|
I remember lying in bed cursing your name...shouting"why"and tearing your words to pieces..I was surrounded by darkness,and my last breath was on me...My enemies had won,all I could see were demons...and I welcomed the end...Then you came...and sent the demons running...You confronted me...it was painful,but i confessed..and you offered me hope...Then..as I traveled,the sun was shining on my face in the evening..you showed me the beauty of your creation,I felt your love and strength,A power stronger than any.
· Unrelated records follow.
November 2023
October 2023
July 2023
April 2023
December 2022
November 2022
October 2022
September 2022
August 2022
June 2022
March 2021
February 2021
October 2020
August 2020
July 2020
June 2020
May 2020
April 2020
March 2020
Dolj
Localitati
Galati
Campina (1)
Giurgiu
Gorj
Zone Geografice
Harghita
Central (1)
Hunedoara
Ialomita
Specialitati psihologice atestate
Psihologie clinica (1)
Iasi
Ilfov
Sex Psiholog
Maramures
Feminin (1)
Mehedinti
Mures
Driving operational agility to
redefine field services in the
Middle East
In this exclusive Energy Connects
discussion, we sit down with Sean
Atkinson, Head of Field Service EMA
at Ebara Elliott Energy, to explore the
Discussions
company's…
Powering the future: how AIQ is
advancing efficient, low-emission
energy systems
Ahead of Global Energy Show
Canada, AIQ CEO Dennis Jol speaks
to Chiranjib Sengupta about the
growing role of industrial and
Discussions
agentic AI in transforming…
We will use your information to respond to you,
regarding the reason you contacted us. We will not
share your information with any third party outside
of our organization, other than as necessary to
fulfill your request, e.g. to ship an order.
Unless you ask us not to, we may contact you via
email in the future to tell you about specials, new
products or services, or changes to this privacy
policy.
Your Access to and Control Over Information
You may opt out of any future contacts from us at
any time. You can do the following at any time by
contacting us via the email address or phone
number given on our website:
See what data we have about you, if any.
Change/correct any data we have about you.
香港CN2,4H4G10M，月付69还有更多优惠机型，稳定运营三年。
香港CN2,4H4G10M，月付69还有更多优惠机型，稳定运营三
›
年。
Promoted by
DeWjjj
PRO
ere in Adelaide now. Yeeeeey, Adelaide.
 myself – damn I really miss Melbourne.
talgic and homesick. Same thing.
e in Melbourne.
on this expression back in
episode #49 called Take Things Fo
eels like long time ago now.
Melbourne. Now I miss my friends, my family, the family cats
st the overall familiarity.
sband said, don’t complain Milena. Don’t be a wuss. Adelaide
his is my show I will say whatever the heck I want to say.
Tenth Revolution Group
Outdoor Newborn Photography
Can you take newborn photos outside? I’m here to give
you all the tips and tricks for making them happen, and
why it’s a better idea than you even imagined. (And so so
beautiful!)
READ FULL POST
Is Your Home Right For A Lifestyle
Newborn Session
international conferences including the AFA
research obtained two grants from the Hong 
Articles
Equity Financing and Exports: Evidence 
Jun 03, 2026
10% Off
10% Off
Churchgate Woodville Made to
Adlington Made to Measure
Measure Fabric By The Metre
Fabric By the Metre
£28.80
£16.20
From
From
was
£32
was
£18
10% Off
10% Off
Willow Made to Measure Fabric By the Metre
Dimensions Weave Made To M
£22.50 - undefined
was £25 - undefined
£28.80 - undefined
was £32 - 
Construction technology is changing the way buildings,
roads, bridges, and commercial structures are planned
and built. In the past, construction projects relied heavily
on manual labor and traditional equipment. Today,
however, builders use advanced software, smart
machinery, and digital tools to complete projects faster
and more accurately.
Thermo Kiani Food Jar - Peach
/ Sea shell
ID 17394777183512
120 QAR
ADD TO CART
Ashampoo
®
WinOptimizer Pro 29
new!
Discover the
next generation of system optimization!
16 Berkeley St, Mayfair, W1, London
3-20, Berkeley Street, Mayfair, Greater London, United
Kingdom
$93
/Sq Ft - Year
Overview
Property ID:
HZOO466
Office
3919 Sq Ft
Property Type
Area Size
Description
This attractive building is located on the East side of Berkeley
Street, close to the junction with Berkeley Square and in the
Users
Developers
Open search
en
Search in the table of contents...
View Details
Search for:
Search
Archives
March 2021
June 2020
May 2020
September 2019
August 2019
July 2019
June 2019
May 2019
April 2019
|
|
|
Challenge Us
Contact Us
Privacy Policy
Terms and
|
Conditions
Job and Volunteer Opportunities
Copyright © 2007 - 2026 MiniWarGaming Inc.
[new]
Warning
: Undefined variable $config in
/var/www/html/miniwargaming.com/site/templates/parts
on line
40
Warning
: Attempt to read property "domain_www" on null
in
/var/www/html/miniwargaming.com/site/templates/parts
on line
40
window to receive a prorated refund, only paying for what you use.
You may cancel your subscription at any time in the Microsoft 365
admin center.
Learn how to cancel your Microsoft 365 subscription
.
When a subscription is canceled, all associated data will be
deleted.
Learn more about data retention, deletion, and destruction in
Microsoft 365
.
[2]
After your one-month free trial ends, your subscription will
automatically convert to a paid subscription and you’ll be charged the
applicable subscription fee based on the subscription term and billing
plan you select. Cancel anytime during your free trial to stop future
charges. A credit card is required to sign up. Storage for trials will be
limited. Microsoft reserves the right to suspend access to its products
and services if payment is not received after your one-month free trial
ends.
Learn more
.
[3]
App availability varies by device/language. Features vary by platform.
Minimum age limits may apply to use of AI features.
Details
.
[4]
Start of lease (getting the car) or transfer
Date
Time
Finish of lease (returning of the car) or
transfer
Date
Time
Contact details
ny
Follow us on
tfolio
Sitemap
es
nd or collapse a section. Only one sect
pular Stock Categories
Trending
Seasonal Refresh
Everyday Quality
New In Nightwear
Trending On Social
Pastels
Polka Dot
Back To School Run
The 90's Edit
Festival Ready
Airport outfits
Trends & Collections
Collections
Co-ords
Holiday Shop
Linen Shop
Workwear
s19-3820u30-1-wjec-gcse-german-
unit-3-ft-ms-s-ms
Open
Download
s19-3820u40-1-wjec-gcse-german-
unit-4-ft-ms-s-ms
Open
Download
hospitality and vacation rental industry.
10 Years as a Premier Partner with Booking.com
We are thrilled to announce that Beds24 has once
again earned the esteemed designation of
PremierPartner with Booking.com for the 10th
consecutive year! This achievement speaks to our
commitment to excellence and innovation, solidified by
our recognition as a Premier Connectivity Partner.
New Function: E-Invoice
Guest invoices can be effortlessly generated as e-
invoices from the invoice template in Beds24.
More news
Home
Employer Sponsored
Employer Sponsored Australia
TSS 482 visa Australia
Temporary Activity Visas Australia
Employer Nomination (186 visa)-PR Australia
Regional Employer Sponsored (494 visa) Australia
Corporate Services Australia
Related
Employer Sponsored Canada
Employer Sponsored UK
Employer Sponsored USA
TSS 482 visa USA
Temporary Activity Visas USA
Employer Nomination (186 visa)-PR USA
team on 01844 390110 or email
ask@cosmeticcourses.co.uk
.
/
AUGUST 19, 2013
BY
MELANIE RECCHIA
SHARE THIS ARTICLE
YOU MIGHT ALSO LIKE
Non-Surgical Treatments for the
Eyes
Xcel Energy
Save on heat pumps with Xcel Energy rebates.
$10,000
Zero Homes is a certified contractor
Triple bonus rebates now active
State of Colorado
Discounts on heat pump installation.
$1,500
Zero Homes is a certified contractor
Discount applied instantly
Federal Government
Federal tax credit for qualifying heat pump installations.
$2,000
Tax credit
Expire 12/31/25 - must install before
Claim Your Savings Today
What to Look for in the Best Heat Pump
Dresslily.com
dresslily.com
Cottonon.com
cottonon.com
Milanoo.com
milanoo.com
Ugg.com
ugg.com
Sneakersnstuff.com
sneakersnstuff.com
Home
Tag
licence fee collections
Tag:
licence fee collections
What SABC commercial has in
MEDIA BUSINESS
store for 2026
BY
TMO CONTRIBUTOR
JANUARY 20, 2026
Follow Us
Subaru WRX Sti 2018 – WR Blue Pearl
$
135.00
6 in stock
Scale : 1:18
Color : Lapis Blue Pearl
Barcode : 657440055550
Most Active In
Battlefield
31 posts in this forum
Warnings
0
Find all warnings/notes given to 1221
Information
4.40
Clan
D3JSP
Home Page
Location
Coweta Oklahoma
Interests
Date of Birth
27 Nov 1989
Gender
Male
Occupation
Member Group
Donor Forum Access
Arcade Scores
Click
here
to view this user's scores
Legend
Remember when I called to you in the desert?Underneath the brightest stars,and asked you to show yourself to me.Then you came to me early the next morning and spoke of the love you have for me and the sacrifice you you made to save me from my own death...I felt unworthy..I closed my eyes and wept..and was grateful...when I opened my eyes I saw you everywhere,in the trees..in the mountains..over the water...my eyes could barely comprehend such beauty.. You armed my family with love,to fight my enemies when I was weak....you gave me strength..and taught me to love..and be loved...You opened my eyes to the illusion id lived for so long...though I may not have liked all you taught me...you held my hand and said"Dont worry,this is neccessary for your happiness"...I trusted you..and you saw me through...and after all of this..I still ask more of you..When I grow impatient,and feel I deserve more...may you never let me forget laying in that bed..soul dead and body dying..and always be grateful for the priceless miracle you gave me...I have nothing to offer in return,but this letter of thanks...Its not much,but sincere...and if anyone asks why im alive today ill tell them.."Because you want me to be".May I look to you for guidance the rest of my days.Lonnie
Sometimes He waits for me to come back,but He never leaves.